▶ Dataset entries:

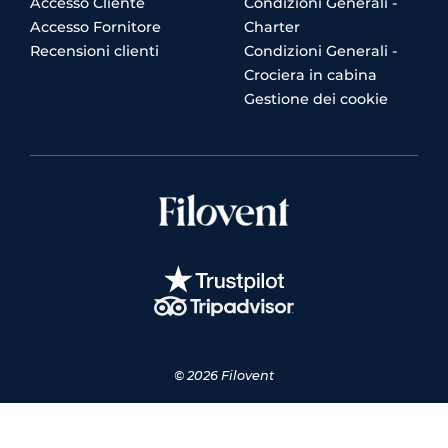
Accesso Cliente
Condizioni Generali -
Accesso Fornitore
Charter
Recensioni clienti
Condizioni Generali -
Crociera in cabina
Gestione dei cookie
© 2026 Filovent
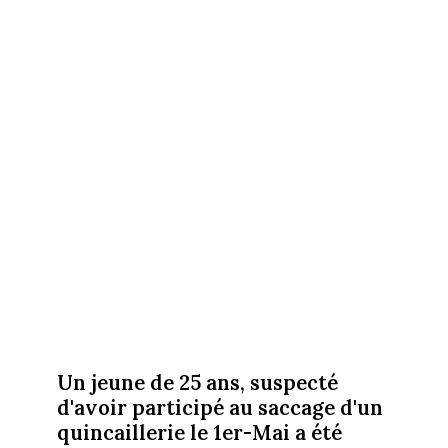
Un jeune de 25 ans, suspecté
d'avoir participé au saccage d'un
quincaillerie le 1er-Mai a été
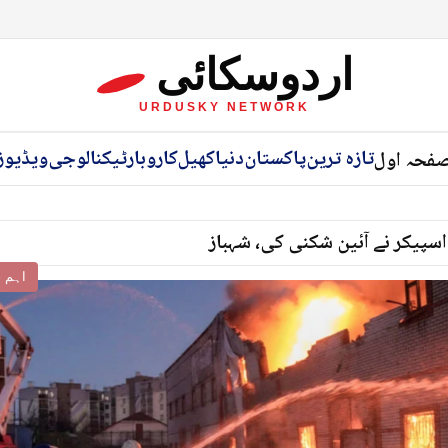
اردوسکائی
URDUSKY NETWORK
تازہ ترین
پاکستان
دنیا
کھیل
کاروبار
ٹیکنالوجی
ویڈیوز
فحہ اول
اسپیکر نے آئین شکنی کی، شہباز
اہم خ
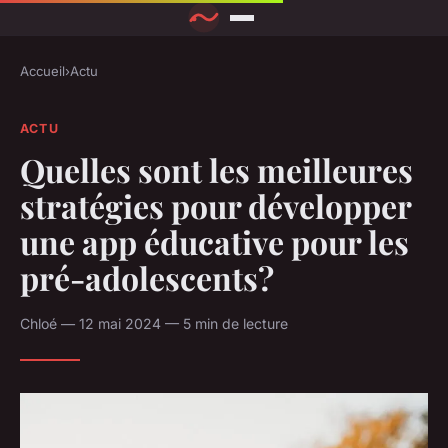
Accueil
›
Actu
ACTU
Quelles sont les meilleures
stratégies pour développer
une app éducative pour les
pré-adolescents?
Chloé — 12 mai 2024 — 5 min de lecture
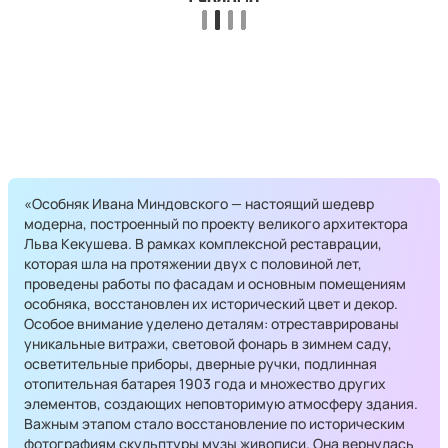
«Особняк Ивана Миндовского — настоящий шедевр
модерна, построенный по проекту великого архитектора
Льва Кекушева. В рамках комплексной реставрации,
которая шла на протяжении двух с половиной лет,
проведены работы по фасадам и основным помещениям
особняка, восстановлен их исторический цвет и декор.
Особое внимание уделено деталям: отреставрированы
уникальные витражи, световой фонарь в зимнем саду,
осветительные приборы, дверные ручки, подлинная
отопительная батарея 1903 года и множество других
элементов, создающих неповторимую атмосферу здания.
Важным этапом стало восстановление по историческим
фотографиям скульптуры музы живописи. Она вернулась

▶ WHAT YOU HAVE TO DO:
From the records, copy every line that has the string "Accesso" in it.

▶ RESPONSE BELOW:
Accesso Cliente
Accesso Fornitore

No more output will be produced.